Museo Nacional de Historia
To get a handle on Mexico’s more recent history, head to the Museo Nacional de Historia (National Museum of History) housed in the Castillo de Chapultepec (Chapultepec Castle), the stately former home of Mexican Emperor Maximilian I.
Built between the late 1700s and 1863, this handsome landmark sits atop a hill in the middle of Chapultepec Park, making for excellent scenic photo opportunities. The exhibits, which include artwork, murals, clothing, furnishings and artifacts, document the nation’s history from the conquest by Spain through the Revolution of 1910.
Palacio de Bellas Artes
The Palacio de Bellas Artes (Palace of Fine Arts) is located in the historic city center, just a few blocks away from the Zocalo city square. Opened in 1934, this ornate architectural landmark hosts a variety of live performances throughout the year including music, dance and theater. The venue is also the home of the Ballet Folklorico de Mexico, the famed Mexican folkloric ballet ensemble. Travelers should check performance schedules well ahead of time to make sure they get tickets to the performances they want to see.
Even if there are no performances scheduled, the Palacio de Bellas Artes is worth a visit during the day. One can admire the beautiful facade, which blends Art Nouveau and Neoclassical styles, and the interior, which has murals by Diego Rivera and David Alfaro Siqueiros. A well-stocked art bookstore provides noteworthy shopping options.

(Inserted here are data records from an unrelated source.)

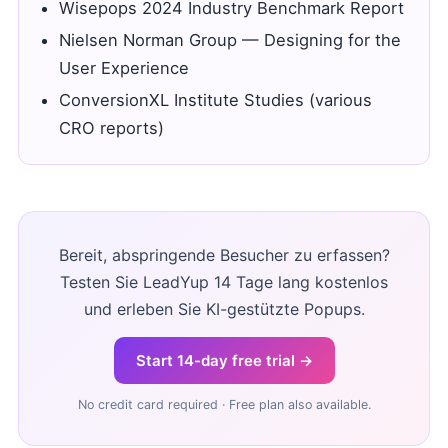
Wisepops 2024 Industry Benchmark Report
Nielsen Norman Group — Designing for the
User Experience
ConversionXL Institute Studies (various
CRO reports)
Bereit, abspringende Besucher zu erfassen?
Testen Sie LeadYup 14 Tage lang kostenlos
und erleben Sie KI-gestützte Popups.
Start 14-day free trial →
No credit card required · Free plan also available.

Mexico City for Art Lovers
The capital has been a creative hub for the nation for centuries, and several Mexico City museums provide ideal opportunities to view original work by local and international artists. These museums are great options for first-time and returning visitors.
Museo de Arte Moderno
If you’re already going to Chapultepec Park to see the National Museum of History, consider visiting the Museo de Arte Moderno (Museum of Modern Art). This museum hosts the work of prominent Mexican and international artists, including a permanent collection with pieces by Jose Clemente Orozco, Frida Kahlo, Diego Rivera, Manuel Alvarez Bravo and Rufino Tamayo.
Museo Rufino Tamayo
Speaking of Tamayo, his mid-20th-century paintings are a central focus of the nearby Museo Rufino Tamayo (Rufino Tamayo Museum), which is also in the park. In addition to Tamayo’s own work, the collection includes hundreds of paintings and sculptures by artists such as Pablo Picasso, Joan Miro and Rene Magritte.
Two attractions offer visitors the chance to delve into the work and the storied personal lives of two of Mexico’s most famous artists — Frida Kahlo and Diego Rivera.
Museo Frida Kahlo
The logical first stop on the Kahlo-Rivera trail is the Museo Frida Kahlo (Frida Kahlo Museum) in the peaceful neighborhood of Coyoacan. The museum is also known as La Casa Azul, or The Blue House, thanks to its striking exterior color. Frida Kahlo was born here in 1907 and died here. Artwork, personal furnishings and her creative studio provide a glimpse into her life and work.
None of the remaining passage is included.